All of this sophisticated “post processing” will of course, have the ultimate effect of making everyone’s photos look more and more alike. But for many people that’s just fine.

smartphone photos of the future


Cameras still have big advantages – starting with ergonomics and lenses. And camera makers have their proprietary processing tricks – it will take a while for Apple’s people to know as much about all aspects of photography as the back-room gurus at Nikon. But for most people, smartphones are now giving them the eye candy they want – and will give them more of it in the future. We won’t even be comparing “cameras” anymore, but cloud-based systems that produce images – tuned, edited and extended to be whatever people like. What used to be called “post processing” is just one part of what these systems will do.

You may even disagree! If so, leave a comment anyway. If it includes a link to your own photo site, you get a nice SEO-boosting ‘dofollow’ backlink.

7 Replies to “As Good As A Phone…?”

  1. “The new phone is going to Disneyland; the big black camera is heading to Ebay.”

    Good post. I really like that line. The camera makers should have caught on 10 or 12 years ago — People care more about the pictures than the machine that makes them. And they want/need to share their photos. Now, in real time, not after they get back home.

    My fantasy is that Samsung might team up with OM (Olympus).

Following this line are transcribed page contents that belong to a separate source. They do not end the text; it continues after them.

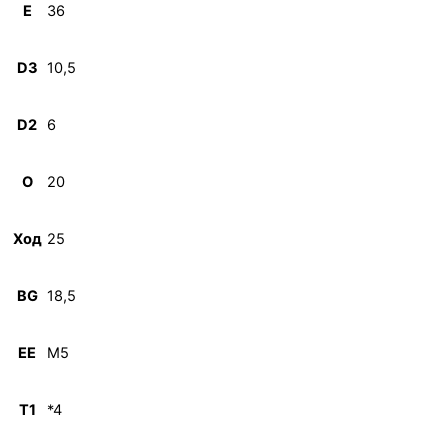
E
36
D3
10,5
D2
6
O
20
Ход
25
BG
18,5
EE
M5
T1
*4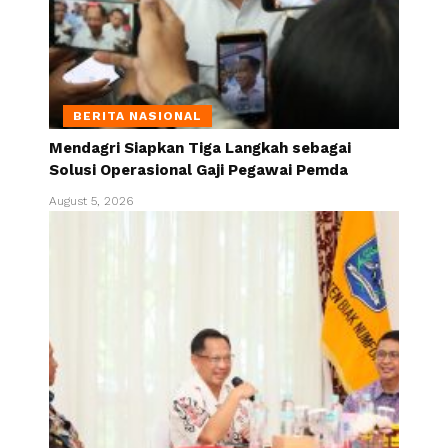
BERITA NASIONAL
Mendagri Siapkan Tiga Langkah sebagai
Solusi Operasional Gaji Pegawai Pemda
August 5, 2026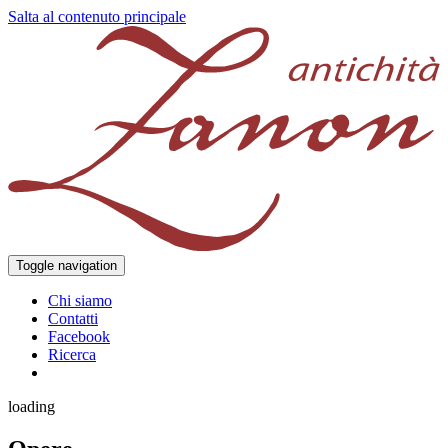
Salta al contenuto principale
Toggle navigation
Chi siamo
Contatti
Facebook
Ricerca
loading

    And since I’m just setting up a Smugmug I’ll take you up on your ‘follow back’. 🙂

  2. “So why can’t camera makers just run Linux instead of some realtime OS? It’s not so simple. Licensing a distribution and making it run on their hardware would be just the start; once out there, it has to be supported, updated and patched basically forever. Imagine the security issues, and the PR disaster when some top pro’s camera gets hacked”

    You couldn’t be more wrong. Sony cameras have been running on Linux for over 10 years. A Sony camera is effectively like a little computer running Linux.

    1. You’re right, Sony cameras (at least some of them) apparently run an embedded Linux. I probably have some light bulbs and dimmers that do, too. But it’s not like I could easily mount the SD card’s volume over my network, or send email from my camera – it’s a cut-down version and a closed system. Sony’s development probably benefits from the Linux platform, and they have some sort of 3rd-party app ecosystem.

      But connectivity is the big thing for the future. Without an always-on cellular data link, cameras won’t be able to do the kinds of real-time processing I’m talking about. And for that, they’re up against battery life and cellular “data plan” costs.

  3. In my opinion phone cameras suck in ergonomics, range of usefulness, and IQ. They are good for P&S shooters who lack the competence to be a real photographer.

    1. I’ll give you 2 out of 3, because I don’t really believe IQ matters anymore except to photographers. Yes, the ergonomics are just unbelievably bad.

  4. Just seeing this now. Everything you said is real and is happening. A lot of people won’t like it – but it is happening.

    The camera phone still needs someone with a good EYE to create a photograph rather than just a snapshot. However, many people do not care – as long as they get a decent picture.

    My favorite line from your narrative is: Replacing boring people will be next. BRAVO.